James The 1st posted:

I saw this today by the FHWA. Basically all pedestrian and bicyclist injuries and fatalities need to be counted now by state DOTs? Has this not been the case before?

Everything is done through FARS at the moment, but there's no actual statutory requirement for it. That goes for motorists as well. Get in a fatal accident, and if the authorities so choose, it doesn't get recorded anywhere.

Insurance companies probably keep their own records, though.

SLOSifl
Aug 10, 2002


Neutrino posted:

Here's a better picture of the massive shear wall.


This reminded me of the Smithfield Street Bridge. In honor of Pittsburgh's Bicentennial today, here's a picture of the first lenticular truss bridge, and the second oldest steel bridge in the US.



Of course, if you like bridges, this is the place, with 446 bridges, a few more than Venice, Italy.



Here's (at least) 17 of them.

Sadly, and I don't know if it counts, but the Greenfield bridge was just demolished. It's the bridge people might know as the bridge with a smaller bridge under it to catch falling ice and debris.


dupersaurus
Aug 1, 2012

Futurism was an art movement where dudes were all 'CARS ARE COOL AND THE PAST IS FOR CHUMPS. LET'S DRAW SOME CARS.'

Doesn't look like that smaller bridge did it's job very well

Normal Barbarian
Nov 24, 2006

smackfu posted:



See the far left of this bridge? Why would they end it so abruptly, rather than bringing the truss back to the road deck level? It seems like it would both be stronger and more aesthetically pleasing.

reminds me of

:australia:

Ron Paul Atreides
Apr 19, 2012

Uyghurs situation in Xinjiang? Just a police action, do not fret. Not ongoing genocide like in EVIL Canada.

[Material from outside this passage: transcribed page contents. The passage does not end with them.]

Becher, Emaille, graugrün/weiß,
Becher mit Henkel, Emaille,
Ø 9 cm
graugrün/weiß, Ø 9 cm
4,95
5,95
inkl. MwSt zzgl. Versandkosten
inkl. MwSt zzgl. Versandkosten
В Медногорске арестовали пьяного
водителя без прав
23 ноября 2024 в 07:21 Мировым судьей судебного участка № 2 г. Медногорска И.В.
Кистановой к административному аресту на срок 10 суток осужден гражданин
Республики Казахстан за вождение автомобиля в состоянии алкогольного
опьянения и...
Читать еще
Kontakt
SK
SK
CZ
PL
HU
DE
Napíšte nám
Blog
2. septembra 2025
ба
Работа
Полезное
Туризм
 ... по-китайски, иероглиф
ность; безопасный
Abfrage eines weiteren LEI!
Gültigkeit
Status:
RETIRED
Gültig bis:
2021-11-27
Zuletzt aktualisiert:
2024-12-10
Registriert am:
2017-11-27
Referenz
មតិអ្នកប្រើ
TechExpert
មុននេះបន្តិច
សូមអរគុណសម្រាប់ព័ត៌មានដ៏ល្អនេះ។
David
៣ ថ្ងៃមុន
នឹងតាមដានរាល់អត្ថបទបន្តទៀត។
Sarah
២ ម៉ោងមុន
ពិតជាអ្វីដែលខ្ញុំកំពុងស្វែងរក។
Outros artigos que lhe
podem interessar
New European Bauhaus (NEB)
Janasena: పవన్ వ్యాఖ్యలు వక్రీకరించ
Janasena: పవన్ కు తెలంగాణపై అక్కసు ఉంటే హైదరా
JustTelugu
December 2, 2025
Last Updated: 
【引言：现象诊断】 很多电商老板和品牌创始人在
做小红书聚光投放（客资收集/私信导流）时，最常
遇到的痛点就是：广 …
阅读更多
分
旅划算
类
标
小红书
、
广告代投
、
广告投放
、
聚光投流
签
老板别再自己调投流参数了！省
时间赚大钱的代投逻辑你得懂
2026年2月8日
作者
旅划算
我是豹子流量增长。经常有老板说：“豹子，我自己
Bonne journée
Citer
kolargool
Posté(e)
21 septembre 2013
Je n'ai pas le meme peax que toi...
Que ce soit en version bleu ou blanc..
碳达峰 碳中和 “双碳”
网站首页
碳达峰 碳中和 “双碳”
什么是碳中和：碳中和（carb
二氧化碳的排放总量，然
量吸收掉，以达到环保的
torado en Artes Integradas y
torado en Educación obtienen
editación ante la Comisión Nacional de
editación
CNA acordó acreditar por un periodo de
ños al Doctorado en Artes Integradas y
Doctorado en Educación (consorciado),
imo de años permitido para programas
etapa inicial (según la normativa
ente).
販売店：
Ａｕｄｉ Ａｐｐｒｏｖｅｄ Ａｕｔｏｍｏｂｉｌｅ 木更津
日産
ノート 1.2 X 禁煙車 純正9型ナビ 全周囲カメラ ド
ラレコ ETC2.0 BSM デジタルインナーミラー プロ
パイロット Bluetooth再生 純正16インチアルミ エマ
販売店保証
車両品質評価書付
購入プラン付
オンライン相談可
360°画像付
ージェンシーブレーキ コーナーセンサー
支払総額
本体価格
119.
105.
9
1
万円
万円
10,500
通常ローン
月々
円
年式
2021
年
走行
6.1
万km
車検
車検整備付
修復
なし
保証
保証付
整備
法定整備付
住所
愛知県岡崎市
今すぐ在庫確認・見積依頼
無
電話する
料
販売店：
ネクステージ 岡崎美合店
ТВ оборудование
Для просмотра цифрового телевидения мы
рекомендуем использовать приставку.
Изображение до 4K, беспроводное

I am definitely not a tankie.
Yo, Op, I'm a civil tech whose thinking about trying to moving onto a full degree. Traffic engineering was one of the classes I rocked and thought I would really enjoy working in. If I wanted to get into the industry, what would be a good way to get a foot in and get some experience?

Devor
Nov 30, 2004
Lurking more.

Ron Paul Atreides posted:

Yo, Op, I'm a civil tech whose thinking about trying to moving onto a full degree. Traffic engineering was one of the classes I rocked and thought I would really enjoy working in. If I wanted to get into the industry, what would be a good way to get a foot in and get some experience?

For work experience:

Two general options: a private company (engineering consultant), or public sector like your state or local government.

If you have a bachelor's degree, no CADD work experience, and are still in your early 20's, you have a shot with a consultant. Experience like an internship makes this better, obviously.

If you have a bachelor's degree, no CADD work experience, and whatever age, you can probably get entry-level work with the government (if they're hiring).

If you have a bachelor's degree, and have CADD work experience, you would be a good candidate for any entry level engineer position, and maybe better depending on what sort of experience.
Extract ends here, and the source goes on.